The end. Di Sica walked slowly centre stage and turned to the audience. The scene dissolved into a sound stage with lights and all the paraphernalia of the film studio. We had been watching the making of his film, pepped up by the operatic art form. 

The opera opens in Rome, in the middle of WWII. Widowed shopkeeper, Cesira is shutting up shop and is forced to sleep with Giovanni, a back marketeer who supplies her vegetables. In exchange, Giovanni will arrange passage to safety in Ciociara, the mountain village where Cesira was born. She will be taking her daughter, Rosetta, home.

But in Ciociara Cesira finds only rejection. Too many refugees. She is befriended by a bookish itinerant, Michele, who becomes her lover. Rosetta’s relationship with Michele is equivocal. Father figure or potential lover?

A wounded American airman, John Buckley, is rescued by Cesira and Michele and gives them his watch and a letter home to be sent if he does not return. 

There follows a scene in the home of a lawyer, Pasquale Sciortino, who is meant to help Cesira. Sciortino is a comical ‘Mama’s’ boy, obeying Una Donna’s every instruction and having his hair perpetually combed.
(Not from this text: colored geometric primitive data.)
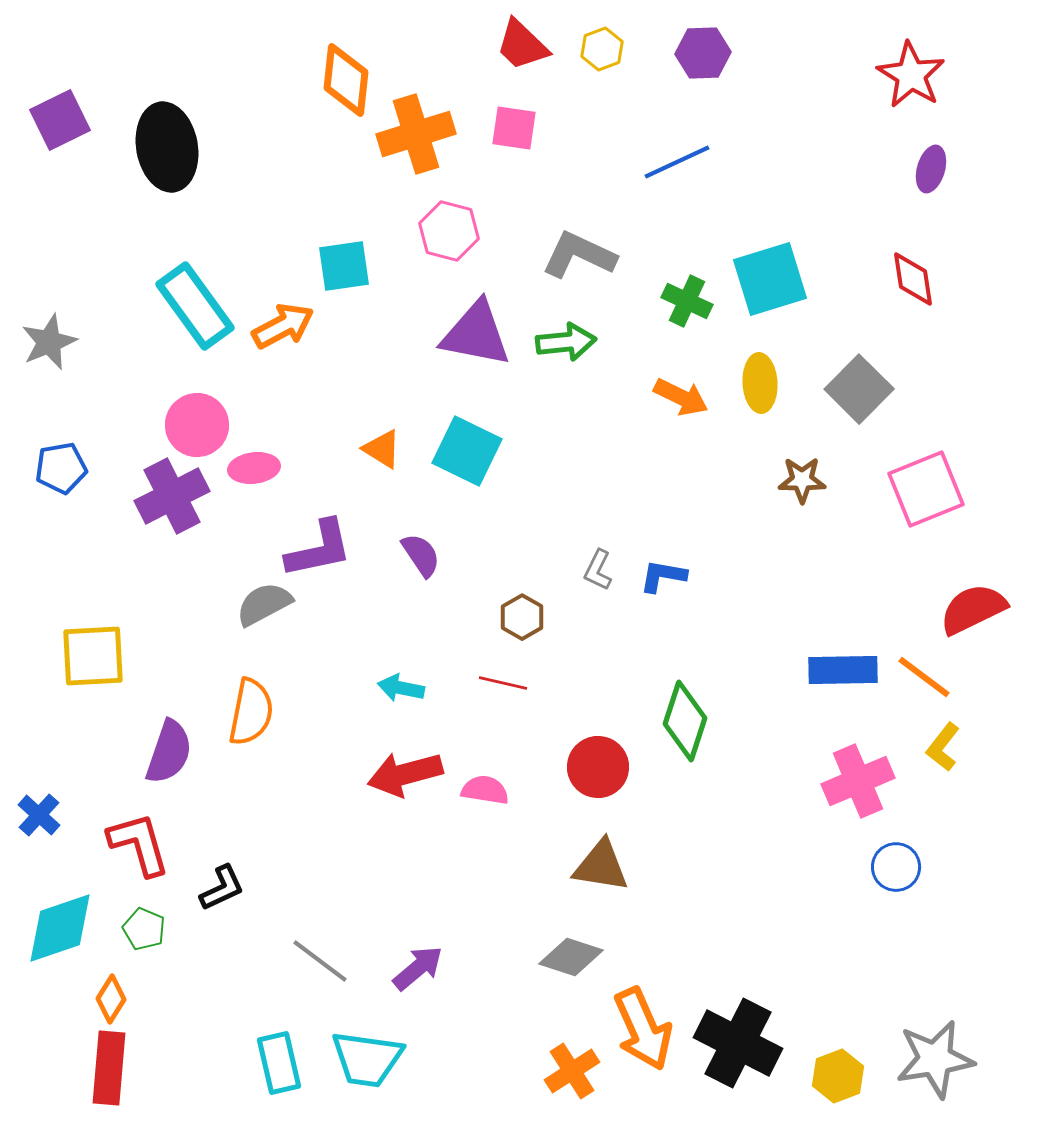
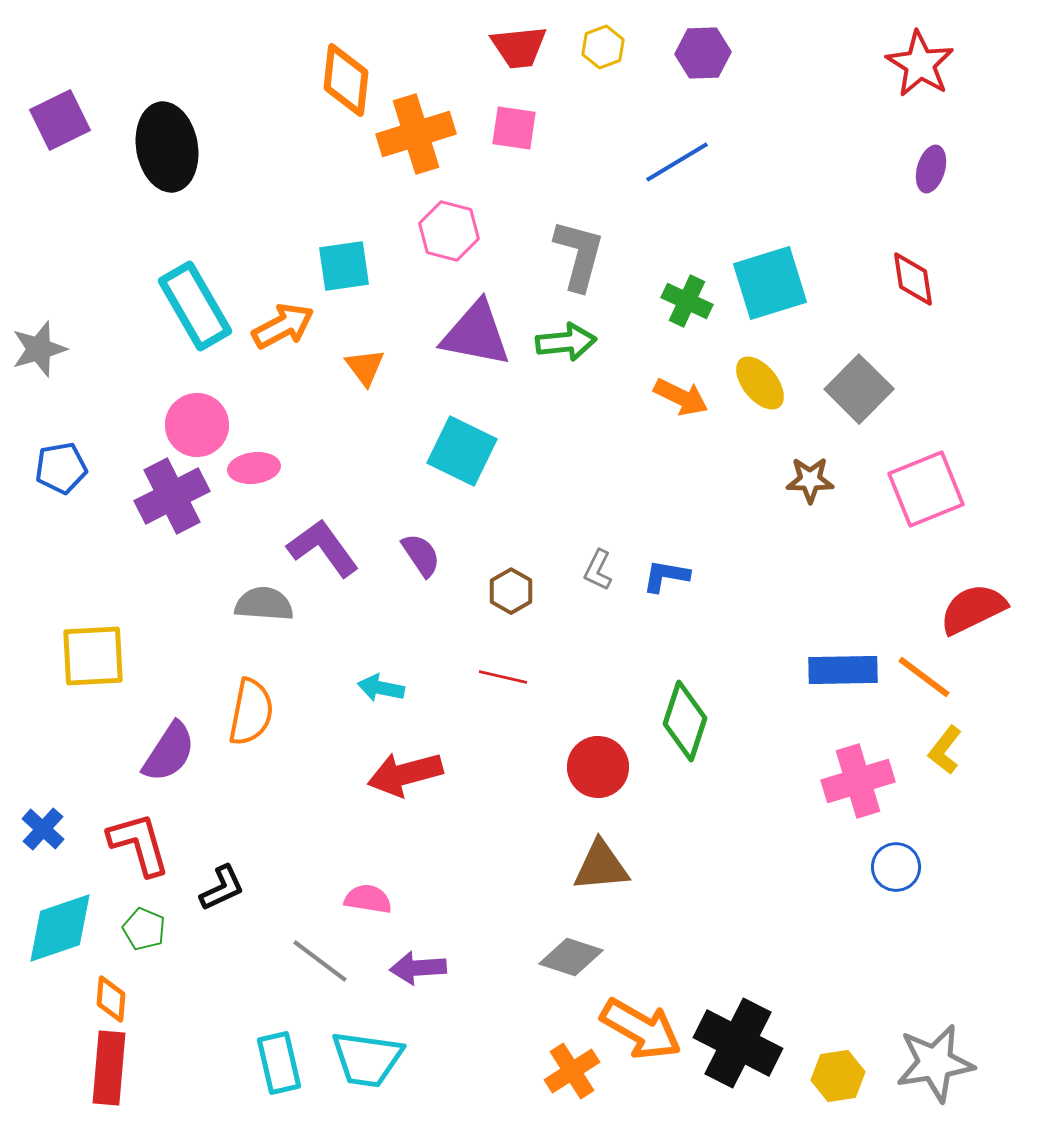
red trapezoid at (522, 45): moved 3 px left, 2 px down; rotated 50 degrees counterclockwise
yellow hexagon at (602, 49): moved 1 px right, 2 px up
red star at (911, 75): moved 9 px right, 11 px up
blue line at (677, 162): rotated 6 degrees counterclockwise
gray L-shape at (579, 255): rotated 80 degrees clockwise
cyan square at (770, 279): moved 4 px down
cyan rectangle at (195, 306): rotated 6 degrees clockwise
gray star at (49, 342): moved 10 px left, 7 px down; rotated 6 degrees clockwise
yellow ellipse at (760, 383): rotated 36 degrees counterclockwise
orange triangle at (382, 449): moved 17 px left, 82 px up; rotated 21 degrees clockwise
cyan square at (467, 451): moved 5 px left
brown star at (802, 480): moved 8 px right
purple L-shape at (319, 549): moved 4 px right, 1 px up; rotated 114 degrees counterclockwise
blue L-shape at (663, 576): moved 3 px right
gray semicircle at (264, 604): rotated 32 degrees clockwise
brown hexagon at (522, 617): moved 11 px left, 26 px up
red line at (503, 683): moved 6 px up
cyan arrow at (401, 688): moved 20 px left
yellow L-shape at (943, 747): moved 2 px right, 3 px down
purple semicircle at (169, 752): rotated 14 degrees clockwise
pink cross at (858, 781): rotated 6 degrees clockwise
pink semicircle at (485, 790): moved 117 px left, 109 px down
blue cross at (39, 815): moved 4 px right, 14 px down
brown triangle at (601, 866): rotated 14 degrees counterclockwise
purple arrow at (418, 968): rotated 144 degrees counterclockwise
orange diamond at (111, 999): rotated 27 degrees counterclockwise
orange arrow at (643, 1029): moved 2 px left; rotated 36 degrees counterclockwise
gray star at (935, 1059): moved 4 px down
yellow hexagon at (838, 1076): rotated 12 degrees clockwise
The Sciortinis are billeting a Nazi Major, Fedor von Bock. Giovanni is in cahoots with von Bock and eventually reveals Michele as guilty of assisting the enemy, Buckley. 
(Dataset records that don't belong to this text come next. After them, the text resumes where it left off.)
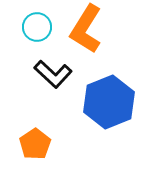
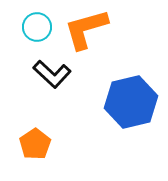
orange L-shape: rotated 42 degrees clockwise
black L-shape: moved 1 px left
blue hexagon: moved 22 px right; rotated 9 degrees clockwise
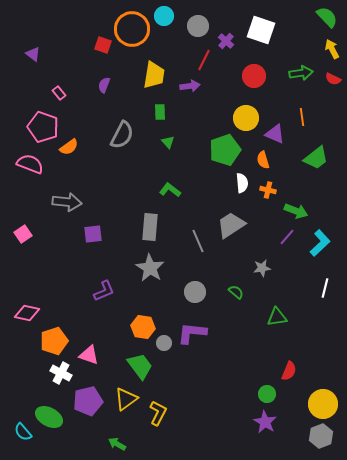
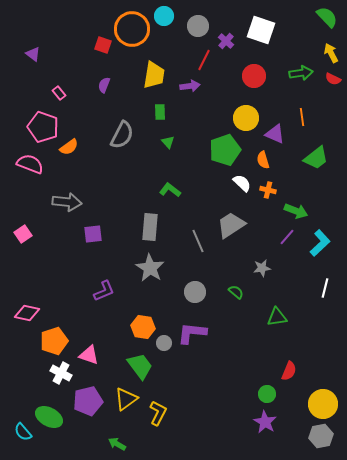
yellow arrow at (332, 49): moved 1 px left, 4 px down
white semicircle at (242, 183): rotated 42 degrees counterclockwise
gray hexagon at (321, 436): rotated 10 degrees clockwise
This scene of domestic horror harbours the only comic moment of the piece. Mama Sciortino, oblivious to the tragedy unfolding in her dining room, keeps offering everyone chestnut soup. She has decided that the best way to cope with conflict is to ignore it. 

It is announced the Allies have landed at Anzio. Oops! Von Bock makes his excuses and leaves. Giovanni executes Michele and Cesira and Rosetta are raped by liberating Moroccan troops. 

Rosetta, transformed by the assault into a local vamp, breaks with her mother, but Buckley reappears, reveals that Giovanni has stolen his letter and watch from Michele who is dead and eventually mother and daughter are reconciled. Giovanni has his well-deserved comeuppance. 

The voices were superb. The women centre stage were standouts. Israeli mezzo soprano, Na’ama Goldman, acted her heart out as Cesira. Naturally gaunt, she epitomised a hard-working wartime mother, celebrating when a happenstance onion was found.

Jade Phoenix, an Irish soprano sang Rosetta. Phoenix participated in the Wexford Opera Factory and has now graduated to mainstage. One of her contemporaries, soprano Kathleen Norchi, is based in Manhattan. She was Phoenix’s ‘roomie’ at Wexford, now has engagements in the US, and was not at all surprised she had been fingered for the role by Cucchi.  Ample proof that the concept of encouraging fresh talent is paying off. 

Wexford always surprises. The purple clad soprano in a big purple hat singing Carmen arias from the first-floor window of Barkers High Street store at noon on Saturday was only one. Over the festival pop-up events exploded unexpectedly around the town.

The programme for the 2024 Wexford Festival Opera has been announced. Centering on the theme of Theatre within Theatre, the three mainstage operas have been revealed as Le Maschere by Pietro Mascagni,1901; The Critic by Charles Villiers Stanford, 1916; and Le convenienze e inconvenienze teatrali by Gaetano Donizetti, 1827.

This is lighter fare than this year’s Women and War, which was a sadly prescient Cucchi choice. Eighty events over a 16-day festival make Wexford a must – again – for 2024. Why not? I’ve been going since 1978.